West Hollywood’s city council voted to defund their sheriff’s department even though crime has jumped by an estimated 137% in the liberal city.
The narrowly passed vote, 3-2, will reduce the department’s officers from 60 to 56 in the coming year.
The reallocated fund will be used to pay for unarmed “security ambassadors” under a scheme called Block By Block, and to help fund a Russian art festival.
West Hollywood Defunds Police Despite 137% Surge In Crimehttps://t.co/5j1W5d00Ql
— Nathan Cappelletti (@cappelletti_n8) June 29, 2022
Lauren Meister, Democratic mayor of West Hollywood, voted against the plan. She called it illogical in light of the city’s surge in crime.
“I’m not going to vote for the budget if we cut the sheriff’s (funds),” Meister told local news site WeHoville.com.
“First of all, nobody has the gun problem that we have in this country. You can’t expect us to have a public safety team where most of the people aren’t armed in order to defend our citizens,” she said.
West Hollywood Sheriff’s Station polices the City of West Hollywood and the communities of Franklin Canyon, Universal City, and the Federal Enclave in West Los Angeles. This area is one of the top spots in Los Angeles for tourism, which includes Universal Studios.
Fellow councilman John M. Erickson voted in opposition to the plan.
“Community safety is our number one concern,” he told Fox News.
“When I’ve heard from countless residents about how they want to feel safer, that involves comprehensive planning and something that is not just drawn out over a decision.”
So West Hollywood votes to defund police while crime is up 127%. Just shows how the rich do NOT care about the poor. They have security and the poor deal with the crime and no protection. Wake up people! Democrats don’t care about you!!!
— Jen Short (@ezrider52) June 29, 2022
Sepi Shyne, who proposed the plan, said police officers cost too much. She said that the Block by Block program represented more “bang for the buck.”
“We need to be fiscally responsible,” said Shyne. “Reimagining policing means reallocating funding. You can’t just say it without actually doing it. Period.”
John D’Amico, another councilor who supports Shyne’s plan, emphasized that it will see more people patrolling the street through the Block by Block plan.

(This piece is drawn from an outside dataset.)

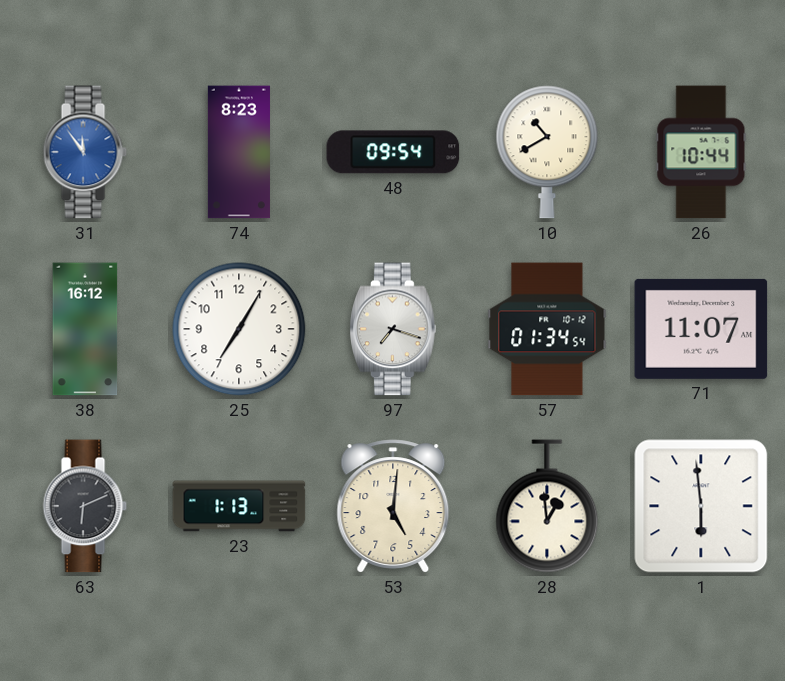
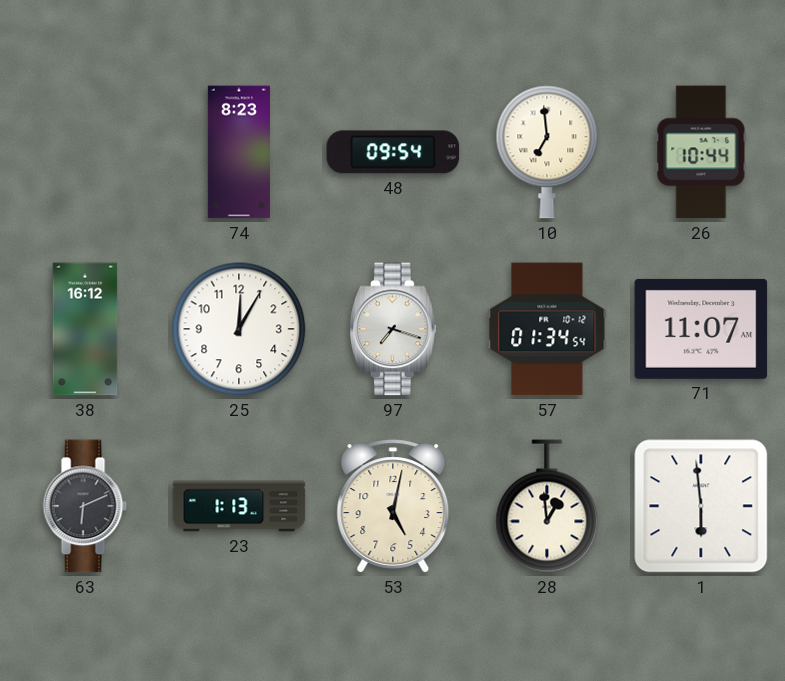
31: 11:54 -> none
10: 10:40 -> 6:59
25: 7:05 -> 12:05
53: 5:01 -> 5:02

“In my mind, this is an increase of safety services with 60 additional eyes on the street working directly with the residents and the sheriff and code compliance and our social services providers – and two fewer deputies this fall,” he told Fox News in a statement.
The first two deputies will go in the fall. Three more will depart in the coming year, with one officer added for the entertainment division.